- [Assignment]:
Each record that follows is to be duplicated exactly, though its pictures are not.
(Available records begins)
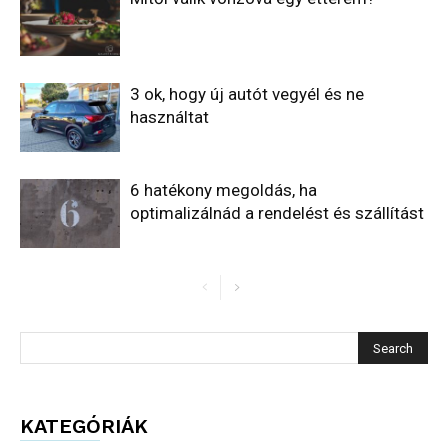
3 ok, hogy új autót vegyél és ne
használtat
6 hatékony megoldás, ha
optimalizálnád a rendelést és szállítást
KATEGÓRIÁK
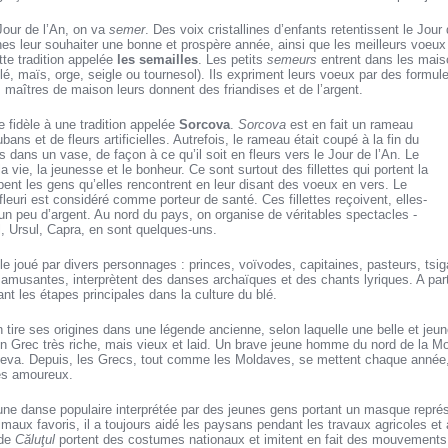
Jour de l’An, on va
semer
. Des voix cristallines d’enfants retentissent le Jour
hes leur souhaiter une bonne et prospère année, ainsi que les meilleurs voeux
tte tradition appelée
les semailles
. Les petits
semeurs
entrent dans les maiso
blé, maïs, orge, seigle ou tournesol). Ils expriment leurs voeux par des formule
es maîtres de maison leurs donnent des friandises et de l’argent.
 fidèle à une tradition appelée
Sorcova
.
Sorcova
est en fait un rameau
rubans et de fleurs artificielles. Autrefois, le rameau était coupé à la fin du
dans un vase, de façon à ce qu’il soit en fleurs vers le Jour de l’An. Le
 vie, la jeunesse et le bonheur. Ce sont surtout des fillettes qui portent la
pent les gens qu’elles rencontrent en leur disant des voeux en vers. Le
leuri est considéré comme porteur de santé. Ces fillettes reçoivent, elles-
 un peu d’argent. Au nord du pays, on organise de véritables spectacles -
, Ursul, Capra, en sont quelques-uns.
e joué par divers personnages : princes, voïvodes, capitaines, pasteurs, tsi
amusantes, interprètent des danses archaïques et des chants lyriques. A part
nt les étapes principales dans la culture du blé.
n tire ses origines dans une légende ancienne, selon laquelle une belle et jeun
un Grec très riche, mais vieux et laid. Un brave jeune homme du nord de la Mo
leva. Depuis, les Grecs, tout comme les Moldaves, se mettent chaque année, à
es amoureux.
 une danse populaire interprétée par des jeunes gens portant un masque repré
maux favoris, il a toujours aidé les paysans pendant les travaux agricoles et 
 de
Căluţul
portent des costumes nationaux et imitent en fait des mouvements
(Available records ends)
- [Written reply]:
3 ok, hogy új autót vegyél és ne
használtat
6 hatékony megoldás, ha
optimalizálnád a rendelést és szállítást
KATEGÓRIÁK
Jour de l’An, on va
semer
. Des voix cristallines d’enfants retentissent le Jour
hes leur souhaiter une bonne et prospère année, ainsi que les meilleurs voeux
tte tradition appelée
les semailles
. Les petits
semeurs
entrent dans les maiso
blé, maïs, orge, seigle ou tournesol). Ils expriment leurs voeux par des formule
es maîtres de maison leurs donnent des friandises et de l’argent.
 fidèle à une tradition appelée
Sorcova
.
Sorcova
est en fait un rameau
rubans et de fleurs artificielles. Autrefois, le rameau était coupé à la fin du
dans un vase, de façon à ce qu’il soit en fleurs vers le Jour de l’An. Le
 vie, la jeunesse et le bonheur. Ce sont surtout des fillettes qui portent la
pent les gens qu’elles rencontrent en leur disant des voeux en vers. Le
leuri est considéré comme porteur de santé. Ces fillettes reçoivent, elles-
 un peu d’argent. Au nord du pays, on organise de véritables spectacles -
, Ursul, Capra, en sont quelques-uns.
e joué par divers personnages : princes, voïvodes, capitaines, pasteurs, tsi
amusantes, interprètent des danses archaïques et des chants lyriques. A part
nt les étapes principales dans la culture du blé.
n tire ses origines dans une légende ancienne, selon laquelle une belle et jeun
un Grec très riche, mais vieux et laid. Un brave jeune homme du nord de la Mo
leva. Depuis, les Grecs, tout comme les Moldaves, se mettent chaque année, à
es amoureux.
 une danse populaire interprétée par des jeunes gens portant un masque repré
maux favoris, il a toujours aidé les paysans pendant les travaux agricoles et 
 de
Căluţul
portent des costumes nationaux et imitent en fait des mouvements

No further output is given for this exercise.